ESG directors get exclusion of West Virginia companies

Yesterday, West Virginia’s state treasurer strictly banned his state from doing business with five major financial institutions because, according to him, “[e]each financial institution. . . issued written environmental or social policies categorically limiting business relationships with energy companies engaged in certain coal mining, extraction, or use activities. . . . These policies explicitly limit business engagement with an entire energy sector based on subjective environmental and social policies.”

This West Virginia action is not surprising; the West Virginia Legislature had enacted a law at his request authorizing this type of boycott, and his office had sent letters about six weeks ago to six financial institutions asking for an explanation of why they should not be prevented to do business with the State of West Virginia. (Although six institutions were originally targeted, one – US Bancorp – was removed from the list because it “demonstrated to the Treasurer that it has eliminated policies against funding coal mining activities , Coal Power, and Pipeline Construction of its Environmental and Social Risk Management Program. Policy.”) That said, this action is the first time a state has officially announced the end of its relationship with financial institutions based on corporate support for policies aimed at combating climate change.

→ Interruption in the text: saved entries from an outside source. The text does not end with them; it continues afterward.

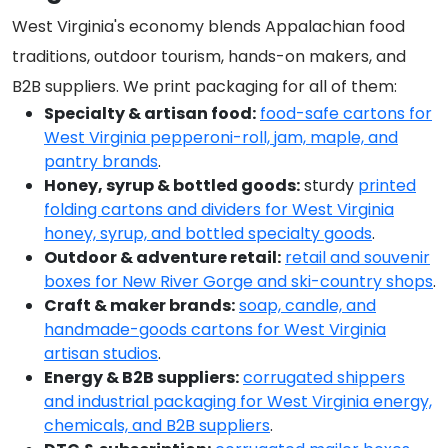
West Virginia's economy blends Appalachian food
traditions, outdoor tourism, hands-on makers, and
B2B suppliers. We print packaging for all of them:
Specialty & artisan food:
food-safe cartons for
West Virginia pepperoni-roll, jam, maple, and
pantry brands
.
Honey, syrup & bottled goods:
sturdy
printed
folding cartons and dividers for West Virginia
honey, syrup, and bottled specialty goods
.
Outdoor & adventure retail:
retail and souvenir
boxes for New River Gorge and ski-country shops
.
Craft & maker brands:
soap, candle, and
handmade-goods cartons for West Virginia
artisan studios
.
Energy & B2B suppliers:
corrugated shippers
and industrial packaging for West Virginia energy,
chemicals, and B2B suppliers
.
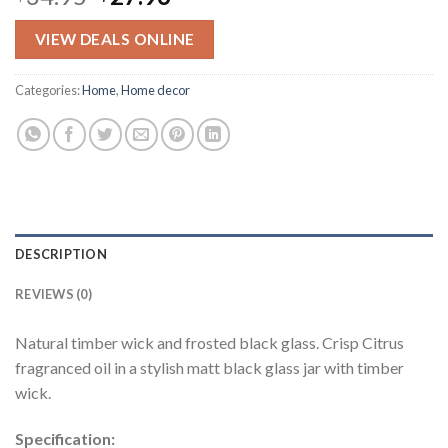
price
price
was:
is:
VIEW DEALS ONLINE
$34.95.
$27.96.
Categories:
Home
,
Home decor
DESCRIPTION
REVIEWS (0)
Natural timber wick and frosted black glass. Crisp Citrus
fragranced oil in a stylish matt black glass jar with timber
wick.
Specification:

It’s likely that this action by West Virginia is just the first salvo in a growing cascade of efforts by red states – including major fossil fuel producers, such as Texas and Oklahoma, who have already have the legal power to do so – to penalize large corporations that make efforts to divest from the fossil fuel industry (especially coal production). Several Republican-led states have championed such efforts, including Florida, where Governor DeSantis recently proposed banning financial firms managing state pension funds from considering environmental factors when making investment decisions. ‘investment. These policy efforts could ultimately lead to a bifurcation of the market between companies willing to adopt environmentally conscious principles and those that deliberately market themselves by refusing to do so.

West Virginia State Treasurer Riley Moore announced today that he has released West Virginia’s first list of restricted financial institutions, deeming five financial institutions ineligible for state banking contracts.

Treasurer Moore has determined that BlackRock Inc., Goldman Sachs Group Inc., JPMorgan Chase & Co., Morgan Stanley and Wells Fargo & Co. are engaged in boycotts of fossil fuel companies, according to a new state law , and are no longer eligible to enter into state banking contracts with his office.